One army bombardment hit a Khartoum market, killing 18 civilians and wounding 106, a committee of human rights lawyers said.
The army will want to make “some military gains before committing to any future talks, in order to improve their bargaining position”, said Khair, founder of Khartoum-based think tank Confluence Advisory.
Yesterday, the army said it was “surprised” by the US and Saudi decision to “suspend the talks” without responding to an army proposal.
After its own representatives had decided to “suspend the negotiations”, they had “remained in Jeddah with the hopes that the mediators will take a fair and more effective position that will guarantee commitment” to the ceasefire, an army statement said. Since fighting erupted on April 15, more than 1,800 people have been killed, according to the Armed Conflict Location and Event Data Project.
The UN says 1.2mn people have been displaced within Sudan and more than 425,000 have fled abroad.
Conditions are especially dire in Darfur, where those fleeing the violence told Doctors Without Borders (MSF) of “armed men shooting at people trying to flee, villages being looted and the wounded dying” without access to medical care, the aid group said yesterday.
Later yesterday, the UN Security Council was set to review its mission in Sudan, whose mandate expires today.
“There needs to be regional and continental leadership to resolve this” conflict, the Norwegian Refugee Council’s William Carter said.
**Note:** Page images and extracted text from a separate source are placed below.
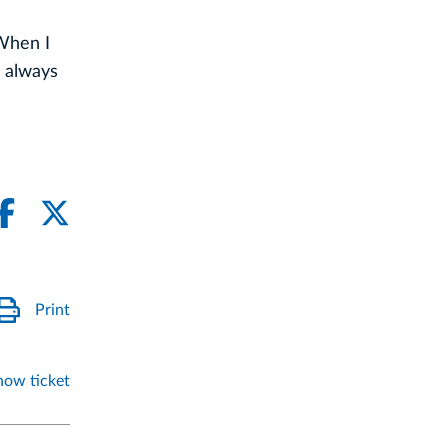
 When I
 always
Print
how ticket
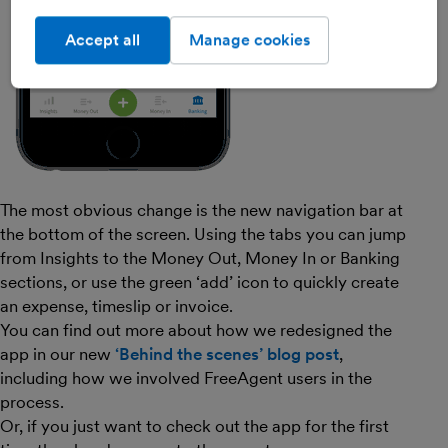
Accept all
Manage cookies
The most obvious change is the new navigation bar at
the bottom of the screen. Using the tabs you can jump
from Insights to the Money Out, Money In or Banking
sections, or use the green ‘add’ icon to quickly create
an expense, timeslip or invoice.
You can find out more about how we redesigned the
app in our new
‘Behind the scenes’ blog post
,
including how we involved FreeAgent users in the
process.
Or, if you just want to check out the app for the first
Current UNSC president the United Arab Emirates and its three African members — Gabon, Ghana and Mozambique — “have exceptional leverage on whichever direction the Council takes on this issue”, he wrote on Twitter. Burhan has demanded the replacement of UN mission chief, Volker Perthes, accusing him of stoking the current conflict.
When the fighting began, Perthes had been focused on finalising a deal to restore Sudan’s transition to civilian rule which was derailed by a 2021 coup by the two generals.
Growing differences between them were supposed to be ironed out in UN-backed talks on the day they turned Khartoum into a war zone.
Some 25mn people — more than half Sudan’s population — are now in need of aid and protection, according to the UN.